Пострадал только один – фотокорреспондент Барвик. При падении поранил руку, но сгоряча бросился помогать товарищам. Я не знаю, откуда появилась у нас такая сила, мы дружно взялись и одним махом поставили машину на колеса. Промыли рану пострадавшему, сделали перевязку, усадили его в кузов. Затаив дыхание, теперь прислушивались к мотору. Заведется он или нет? Мотор чихал, глох. Тревога нарастала. И вдруг сердце машины заработало ровно, без перебоев. А дождь усилился. Земля рыхлая, скользкая. Мы надели на задние колеса цепи, и это помогло грузовику выбраться из балки. Снова полное бездорожье. ЗИС прыгает по кочкам, ломает кустарник. Того и гляди случится новая авария.

– Где же дорога?

– Куда идет машина? – раздаются в кузове голоса.

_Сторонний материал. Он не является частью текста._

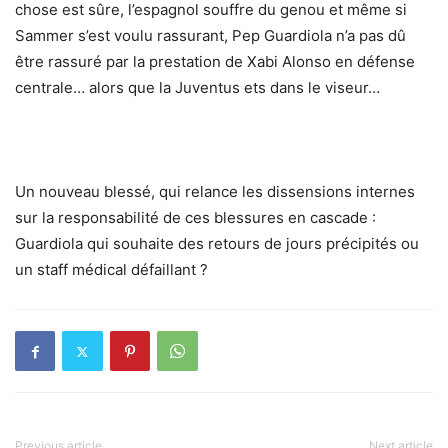
chose est sûre, l’espagnol souffre du genou et même si
Sammer s’est voulu rassurant, Pep Guardiola n’a pas dû
être rassuré par la prestation de Xabi Alonso en défense
centrale… alors que la Juventus ets dans le viseur…
Un nouveau blessé, qui relance les dissensions internes
sur la responsabilité de ces blessures en cascade :
Guardiola qui souhaite des retours de jours précipités ou
un staff médical défaillant ?
Previous article
Next article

– Держитесь, хлопцы, мы на верном направлении, – во время короткой остановки ободряет Иван Ле.

Дорога оказалась приблизительно в пяти километрах от балки, где мы потерпели аварию, и не какая-нибудь проселочная, а широкая, грунтовая.

Иван Ле, остановив ЗИС, выпрыгнул из кабины:

– Выбрались, хлопцы, выбрались! Этот шлях ведет на Ивангород.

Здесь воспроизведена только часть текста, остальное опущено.